It was common cause that the containers, which formed the basis of the present dispute, were the subject of four installment sale agreements between the first intervening party and respondent. Although these agreements were drafted in Chinese script and there was an incomplete translation of these documents, it did appear that each contract contained a reservation of title clause to the following effect:

The title of the subject matter shall remain with party A until the installments are paid in full by party B.’

According to an affidavit deposed to by Ms Pitman on behalf of the intervening parties, these installments have not been fully paid. This contention has not been placed in dispute by applicant. For this reason the first intervening party contends that, as title of the containers remained with it, being the seller until such time as all the installments have been paid in full, attachment of all containers, being the subject of these contracts, falls to be set aside. Simply stated the containers do not belong to respondent but rather to it, the first intervening party.


The Essential Legal Dispute.

Mr Fitzgerald submitted that, notwithstanding the provisions of the contract entered into between respondent and first intervening party, article 5 of the Chattel Secured Transactions Act of Taiwan (‘the Act’) provided:

Chattel-Secured Transactions shall be by contract in writing and shall not be valid against bona fide third parties unless duly registered’.

As it was common cause that the contracts in question had not been registered and as a chattel-secured transaction included a conditional sales contract, Mr Fitzgerald submitted that Taiwanese law in effect provided that, as to applicant, first respondent was deemed to be the owner of the containers.


In support of these contentions, Mr Fitzgerald referred to an affidavit deposed to by Mr CY Huang, a Taiwanese attorney on behalf of applicant, who stated the following:

Mr Chen correctly points out in paragraphs 14 and 15 of his Declaration that as CAI (first intervening party) had no actual constructive knowledge of any conflicting claims of ownership to certain group B containers, nor the alleged underlying installment sale contracts between the Respondent and CLC, CAI should naturally be deemed a ‘good-faith third party’ vis-à-vis the said containers as contemplated by the plain language of Article 5, and as further supported by the legislative commentary of the said Article 5.


In relation to this matter, at the time that the Applicant conducted business with and sold fuel to the Respondent during the period February to March 2003, it was not aware that containers in the possession and control of Respondent and marked with the Respondent’s insignia were subject to the reservation of ownership clauses in installment sale contracts.

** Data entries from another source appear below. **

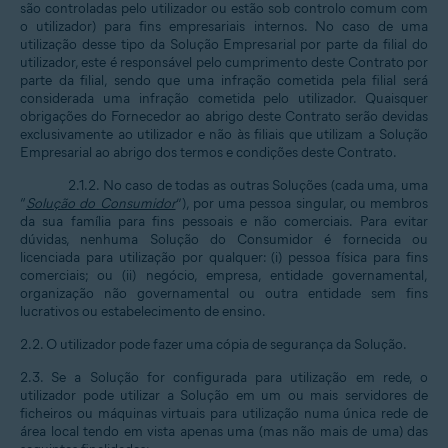
são controladas pelo utilizador ou estão sob controlo comum com
o utilizador) para fins empresariais internos. No caso de uma
utilização desse tipo da Solução Empresarial por parte da filial do
utilizador, este é responsável pelo cumprimento deste Contrato por
parte da filial, sendo que uma infração cometida pela filial será
considerada uma infração cometida pelo utilizador. Quaisquer
obrigações do Fornecedor ao abrigo deste Contrato serão devidas
exclusivamente ao utilizador e não às filiais que utilizam a Solução
Empresarial ao abrigo dos termos e condições deste Contrato.
2.1.2. No caso de todas as outras Soluções (cada uma, uma
“
Solução do Consumidor
”), por uma pessoa singular, ou membros
da sua família para fins pessoais e não comerciais. Para evitar
dúvidas, nenhuma Solução do Consumidor é fornecida ou
licenciada para utilização por qualquer: (i) pessoa física para fins
comerciais; ou (ii) negócio, empresa, entidade governamental,
organização não governamental ou outra entidade sem fins
lucrativos ou estabelecimento de ensino.
2.2. O utilizador pode fazer uma cópia de segurança da Solução.
2.3. Se a Solução for configurada para utilização em rede, o
utilizador pode utilizar a Solução em um ou mais servidores de
ficheiros ou máquinas virtuais para utilização numa única rede de
área local tendo em vista apenas uma (mas não mais de uma) das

The Applicant therefore in my opinion qualifies as a good-faith third party under the Act.’


In a further affidavit on behalf of applicant, Mr Overmeyer contended that at the time applicant contracted with respondent, ‘it was not aware of the fact that the containers with prefixes '‘KHLU'’and/or “KHJU” were subject to an installment sale agreement and/or agreement(s) in which ownership was reserved in favour of the party other than the Respondent.’


In the alternative, Mr Fitzgerald submitted that as the court would not be able on the available evidence, to determine the effect of Article 5 of the Act, the question of whether the applicant was a bona fide third party as contemplated by Article 5 should be referred to oral evidence in terms of Uniform Rule 6(5)(g).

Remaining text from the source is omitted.